Monday, 2 December 2013

Hurrah for Left Unity at last!

It was in a smart central London hotel.Hundreds of guests milling about, having a crafty fag outside before going inside.It could have been a significant wedding or an impressive bar mitzvah- easy mistakes to make.
But what gave thev event away was the traditional sight of newspaper sellers, no not the usual London newspaper vendors but the rash of Leftist  newspapers with the traditional range of titles always involving 'Workers'or 'Socialist' with the usual call for a General Strike tomorrow, the defenestration of Trade Union leaders the day after and a bit of capitalist state smashing thrown in.
Oddly enough the Morning Star and Socialist Worker appeared missing, maybe they hadn't been invited!
It was quite exciting, there was a buzz around and there were a lot of people,that's for sure!
It was of course the Founding meeting of Left Unity and like all Founding conferences it was a bit chaotic and a lot of time spent in procedural motions, counter motions anti motions and frequent circular motions.

Apart from the plethora of newspaper sellers the other feature was the mass of paper that surrounded every delegate and at the end every chair in the hall.
I wonder if as much paper surrounded the Founding conference of the Labour Representatiobn Committee or even the first meeting of thye Bolsheviks?.
Who can tell?
Yet between 5 and 6 hundred people were there, the initial founding membership stads at over 1200 and during the day over 1,000 people were following on Twitter.
No mean achievement in the current political climate of indifference and dispair.

The really positive side was the remarkable number of young people there,but on the otherhand(this blog is starting to sound balanced!) there were still too many old grey haired  and even hairless dinosaurs to make me entirely comfortable.

Much of the constitutional stuff could have and should have been done on line, a new party for a new century should have been more willing to embrace new technology.That would have achieved several things, speeded the process and allowed strategic political debate to have taken place,shown a willingness to embrace modern methods of work and most importantly of all frightened off most of us dinosaurs.
A new party also needs a more technically advanced way of counting votes other than bits of cardboard and sore arms (especially those of the dinosaur tendency)

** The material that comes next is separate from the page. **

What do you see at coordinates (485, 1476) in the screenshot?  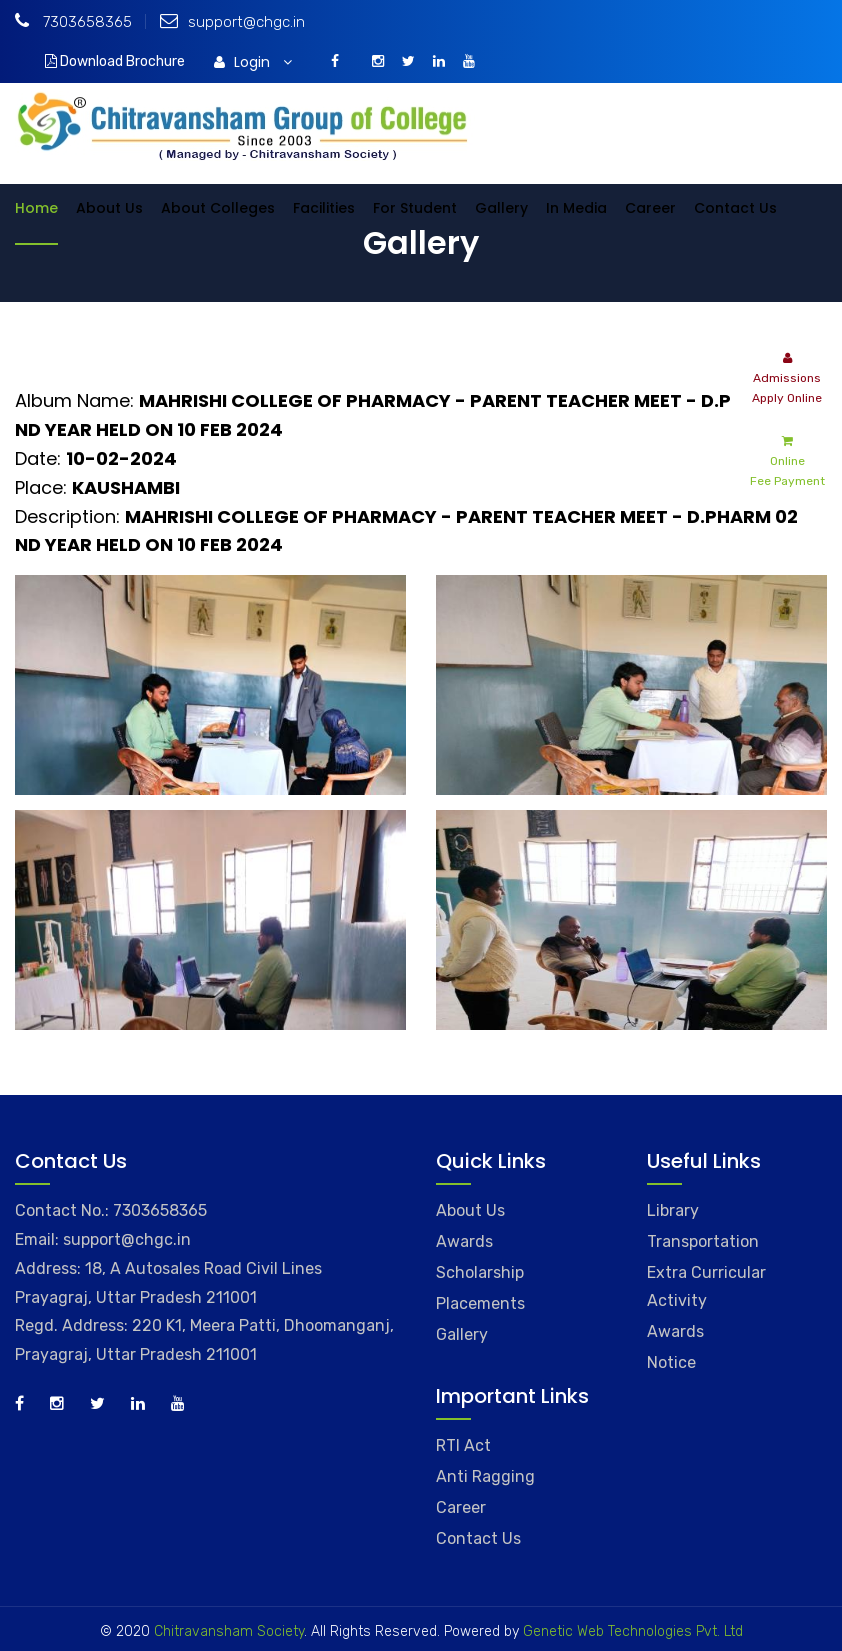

The debate on the name also seemed a tad redundant-why advertise as a Left Unity Founding Conference and then leave the door open to change the bloody name?
Would we have needed a recall conference to use different voting cards?

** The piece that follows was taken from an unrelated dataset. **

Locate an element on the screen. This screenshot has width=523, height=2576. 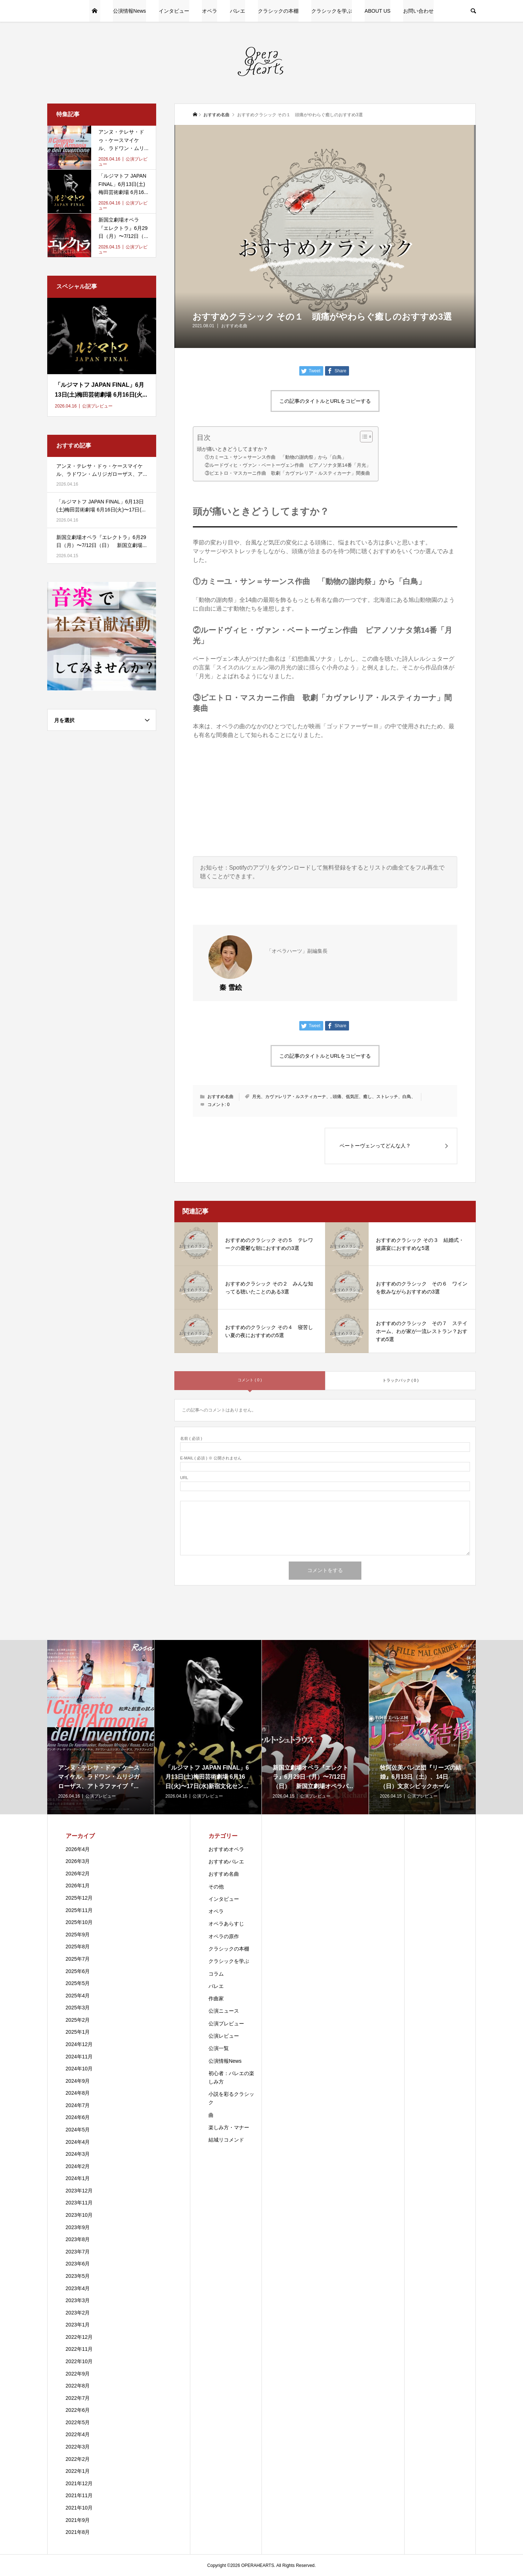 月光、カヴァレリア・ルスティカーナ、 is located at coordinates (291, 1096).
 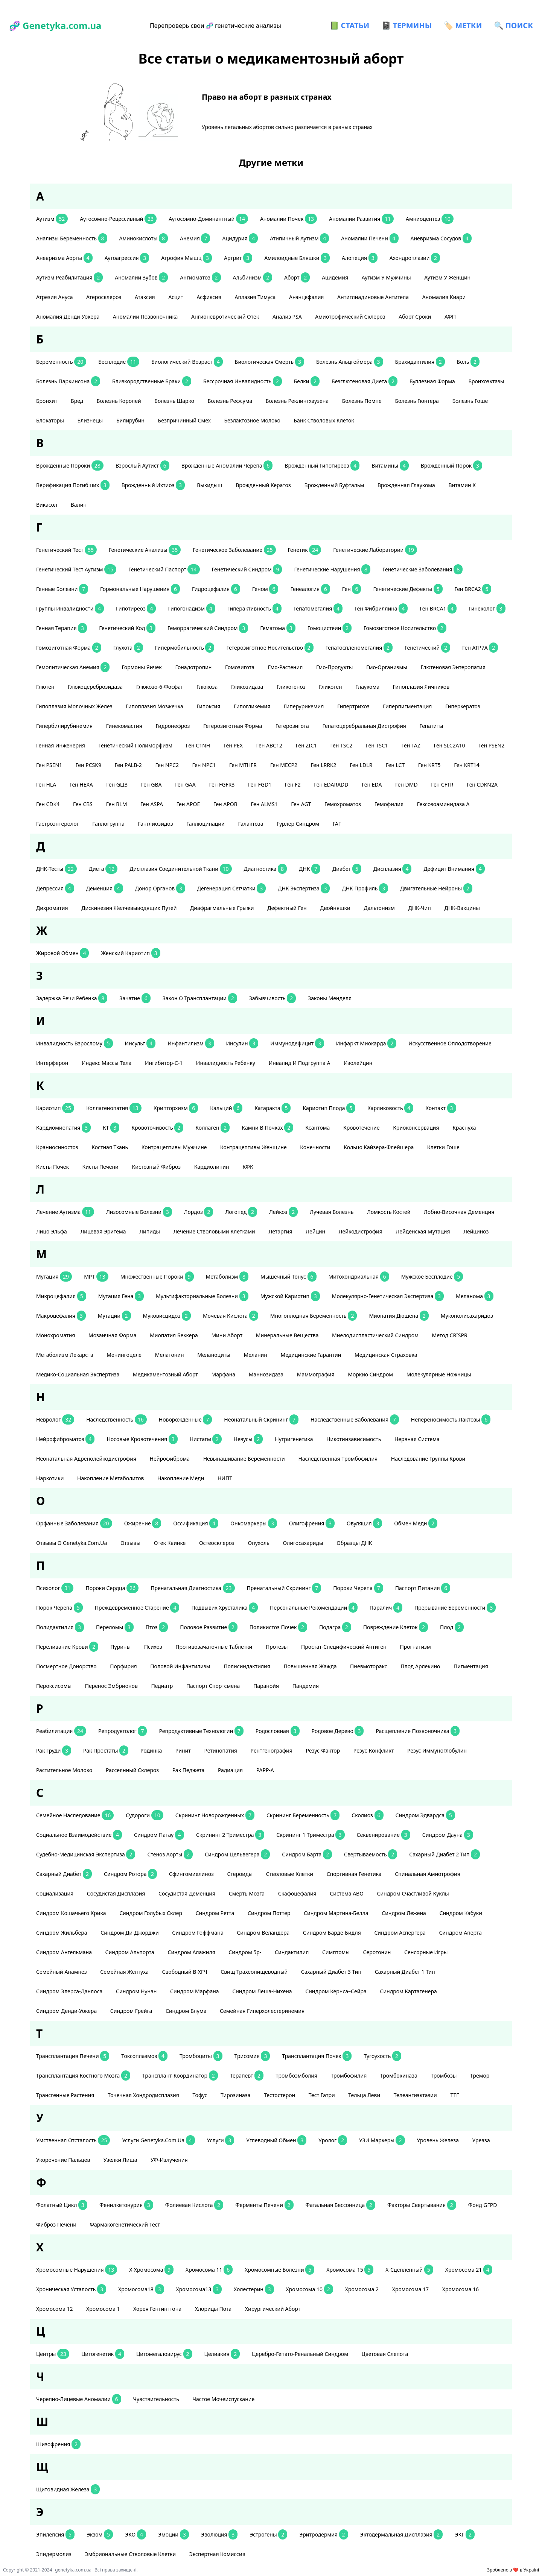 I want to click on ДНК, so click(x=309, y=869).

Much of the day centred around the various platforms, many of which seemed suspiciously similar ,and some of the amendments were more about grammar and syntax than a bold new political dawn.

But it seems to me the show is on the road and we are all members of a new political party that maybe,just maybe can make a difference on the left.What appears to be most disappointing is that old sectarian habits are not dead, indeed they are not even dying.
There was evidence aplenty that many of the old baldy and grey haired cohorts were still insisting on fighting the old battlesc all over again.My colleague Ron from the Northampton branch described much of what was going on as 'infantile leftism'.
I guess most of them had at some time read Lenin's essay 'Left Wing Communism-an Infantile disorder'- it isobvious they didn't get what V I L was getting at!!
there is a case for comrades to meet and discuss the platform and direction of the party on an almost daily basis, I get that, situations change,events can determine direction quite rapidly.But then that should mean in a well ordered and forward looking organisation coalitions around ideas and actions shoule emerge as and when.For the first time we can have a political organisation that reflects the ebb and flow of the dynamic of the times-in real time.
Left Unity must not become a part chained to the dogma of the script handed down from the centre.We must try and be a disciplined group of folk who want to get things done locally and nationally, but we are not a democratic centralist party with a fixed unyielding hierarchy.

It seems to me that the platforms now need to be left at the door,that discussions can be fluid and responsive to change and we can build our bases within communities that need such political organisation without the heavy hand of the centre or 'the line'.

Most of the young people joining willm have no need of the historial baggage, and maybe a few of us on the Dinosaur Platform should learn that lesson too.

Perhaps the best point of reference today is a careful analysis of the current series of Borgen,where a new party is being created week by week.Maybe soon we will have our own Birgette too- and then-who know?
We might even resurrect the 93/4 platform.